O romance faz circular, assim, a violência entre vários espaços. Começa na intimidade familiar, estende-se pela rua, atravessa as instituições e retorna sob uma forma mortífera. Um estudo dedicado ao romance vê justamente nessa relação entre o homem e o animal uma reflexão sobre a crueldade humana, a violência contra o vivo e a nossa maneira de habitar o mundo.
O pai ocupa, nessa mecânica, um lugar central. Ele representa uma determinada concepção de poder, aquele que manda porque é pai, aquele que decide porque é o mais forte, aquele cuja palavra não admite contestação. Diante dele, o garoto, no começo, só tem a fuga, os livros e a imaginação.
A leitura oferece a ele um território interior. Ele descobre que as palavras podem fornecer aquilo que o ambiente lhe nega. Esse espaço conferido aos livros não é inocente. Em «Bel Abismo», ler já é resistir. O garoto compreende progressivamente que quem detém as palavras detém uma forma de liberdade.
É possivelmente por isso que sua palavra, uma vez confinado, se torna tão abundante. Ele foi fisicamente reduzido a uma cela, mas responde com uma fala que transborda.
O título, por si, concentra essa contradição. «Bel Abismo». A beleza e a queda reunidas em duas palavras. Bella está ao lado do belo. Ela é o elo, a confiança, a fidelidade. O abismo é aquilo que se abre ao redor dela como a família, a sociedade e o adolescente que descobre que a única relação verdadeira que ele possui pode ser retirada pelaqueles que pretendem saber o que é bom para ele.
Poderíamos então aproximar o romance da tradição do absurdo de Camus. Em O Mito de Sísifo, assim como em O Estrangeiro, o homem se vê diante de um mundo que não lhe oferece uma resposta satisfatória. Em Manaï, porém, o absurdo assume uma forma social.
E é isso que confere à ausência de Bella um significado tão decisivo. Enquanto ela existe, o garoto mantém um vínculo com algo de puro. Ela constitui seu último espaço de confiança. Sua morte destrói a última possibilidade de um mundo diferente.
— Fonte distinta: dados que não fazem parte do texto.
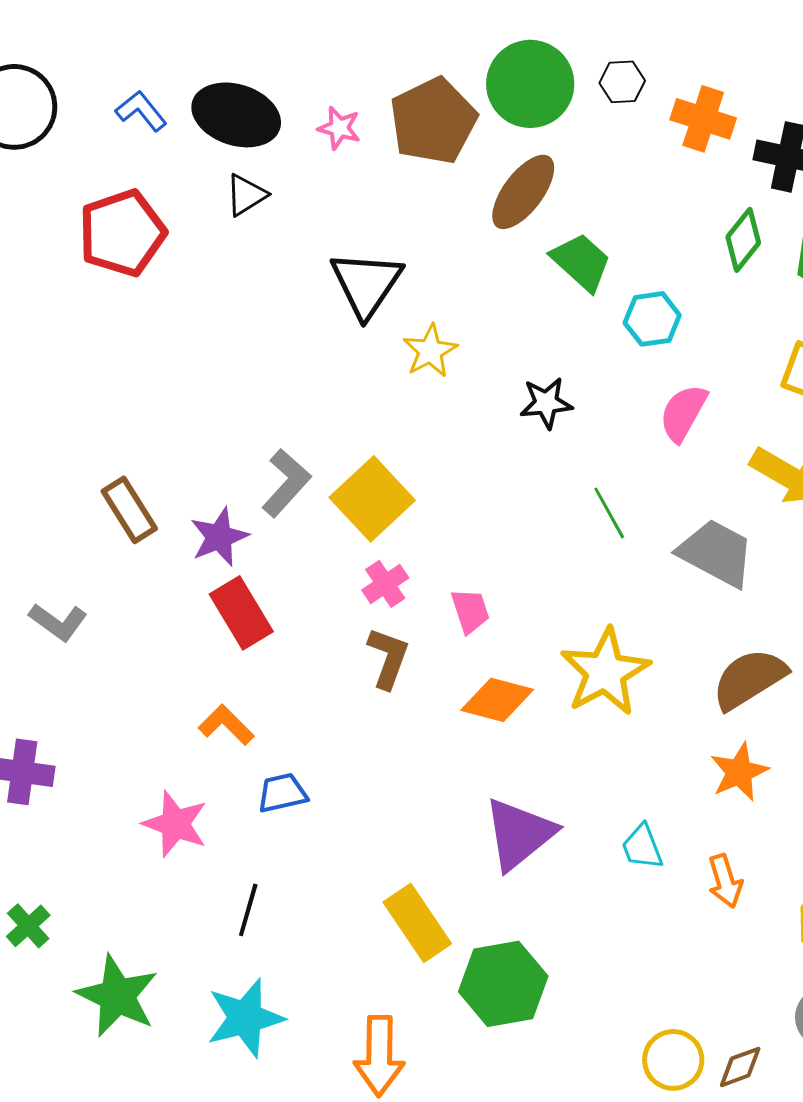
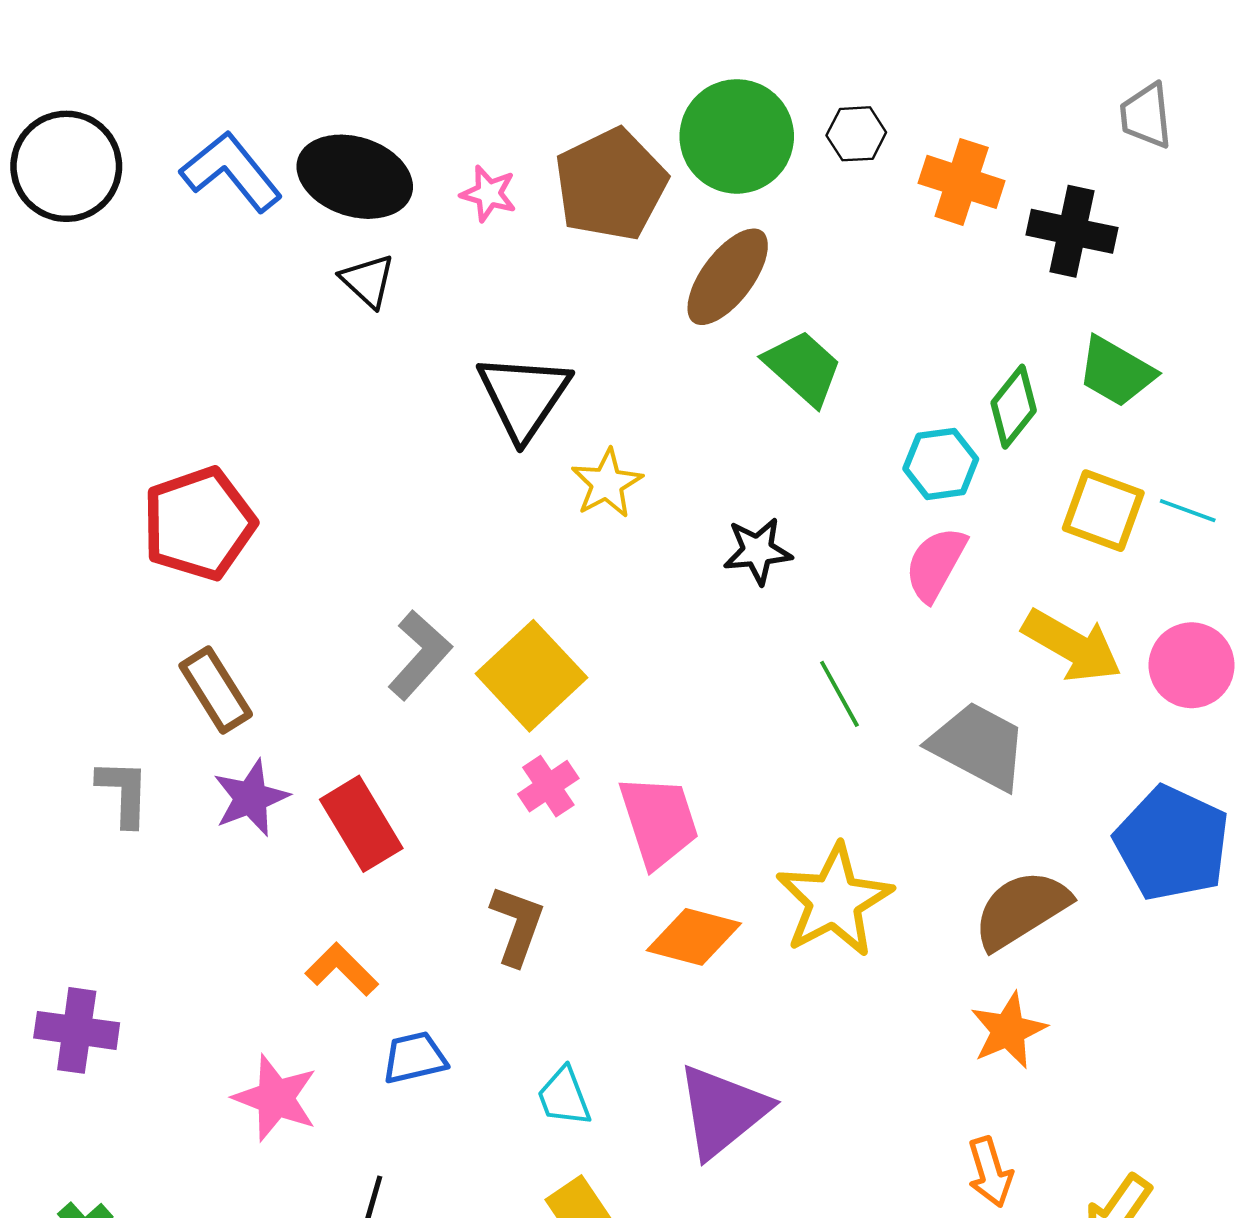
blue L-shape: (141, 111) -> (231, 172), size x1.5
black triangle: (246, 195) -> (368, 281), turned -45
red pentagon: (122, 233) -> (199, 524), moved
green diamond: (743, 240) -> (1014, 407), moved
cyan hexagon: (652, 319) -> (941, 464), moved
purple star: (219, 537) -> (251, 798), moved
pink trapezoid: (470, 611) -> (659, 821), size x1.6
gray L-shape: (58, 622) -> (123, 793), moved, turned -124
brown L-shape: (388, 658) -> (517, 925), moved
cyan trapezoid: (642, 847) -> (564, 1097), moved

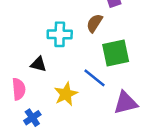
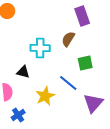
green square: (116, 53) -> (85, 63), size x0.7
purple triangle: (126, 103) -> (93, 103), turned -35

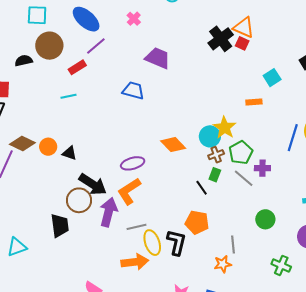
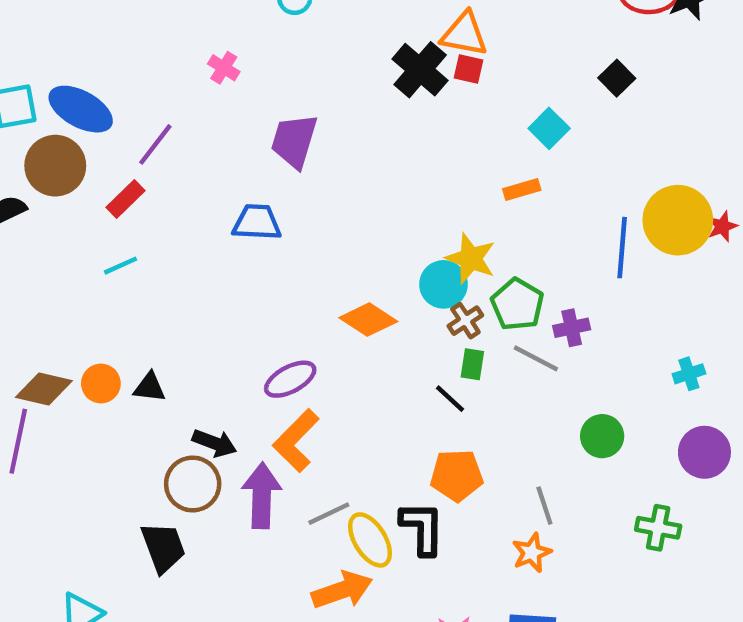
blue ellipse: (86, 19) -> (81, 109), moved
purple trapezoid: (158, 58) -> (294, 141), turned -84
black arrow: (93, 184) -> (215, 443), size x0.7

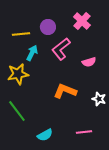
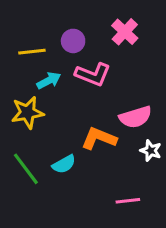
pink L-shape: (61, 49) -> (93, 74), turned -120
cyan arrow: (32, 53) -> (49, 81), turned 35
pink semicircle: (89, 62) -> (135, 117), moved, size x1.5
cyan semicircle: (45, 135) -> (64, 164), moved

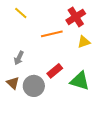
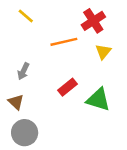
yellow triangle: (84, 42) -> (103, 52), turned -32
gray circle: (34, 86) -> (25, 133), moved

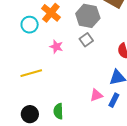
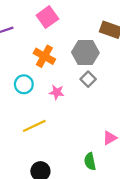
cyan circle: (30, 25) -> (24, 84), moved
green semicircle: (58, 111) -> (90, 161), moved

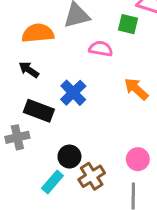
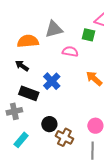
brown cross: (92, 176) -> (64, 137), turned -30
cyan rectangle: (52, 182) -> (21, 140), moved

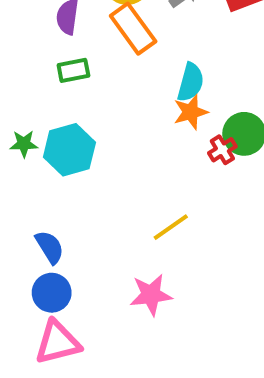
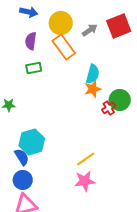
cyan hexagon: (69, 150) -> (32, 142), moved
yellow line: (171, 227) -> (86, 159), moved
pink star: (151, 295) -> (85, 181), moved

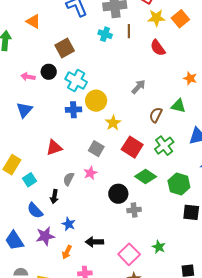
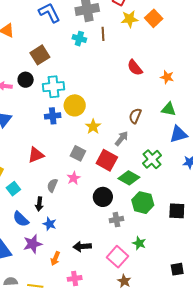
red semicircle: (158, 48) -> (135, 68), moved
cyan cross: (76, 81) -> (53, 87), turned -30
gray arrow: (138, 87) -> (122, 138), moved
green triangle: (178, 106) -> (169, 109), moved
green cross: (164, 146) -> (152, 159), moved
red square: (132, 147) -> (107, 160), moved
green hexagon: (179, 184) -> (143, 203), moved
gray cross: (134, 210) -> (116, 220), moved
blue star: (69, 224) -> (50, 224), moved
green star: (159, 247) -> (139, 243), moved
Bella é morta em nome de um discurso de proteção, mas a violência que se queria impedir já estava instalada nas relações humanas. O garoto não a inventa. Ele a herda.
Essa ideia confere ao romance uma abrangência que vai além da Tunísia. Mas o mecanismo é mais amplo. Em toda parte, as sociedades produzem suas crianças frágeis, depois se espantam com a raiva delas. Exigem que os humilhados permaneçam dignos, que os pobres permaneçam pacientes, que os fracos permaneçam em silêncio. Depois, elas se indignam quando, um dia, alguém responde.
Há, por fim, em «Bel Abismo», uma reflexão ecológica que poderia passar despercebida por trás da intriga. A crueldade contra Bella não está separada do desprezo pelo ambiente e pela pobreza descritos no romance.
O homem que maltrata o animal pertence ao mesmo sistema daquele que degrada o seu meio. A violência contra o vivo e a violência contra os mais vulneráveis derivam de uma mesma lógica de dominação. O estudo de Keith Moser aproxima justamente o romance das preocupações ecológicas já presentes em L’Amas ardent, outro romance de Manaï.
O mérito de Yamen Manaï está em não responder a essa questão com uma moral pronta para uso. Ele deixa um garoto falar. Sua palavra é por vezes excessiva, injusta e violenta. Não é sempre confortável. Mas obriga a permanecer junto de alguém que poderíamos ter condenado rápido demais.
Bella, ela, permanece no centro de tudo. Cadela abandonada, companheira de uma criança humilhada, figura de fidelidade num universo de traições, ela é, no fim, a medida de uma sociedade que afirma proteger seus membros, enquanto sacrifica os mais frágeis.
Sua ausência aprofunda o abismo do título. E nesse abismo, não é apenas um adolescente que Yamen Manaï nos pede para observar. É o mundo que o fabricou.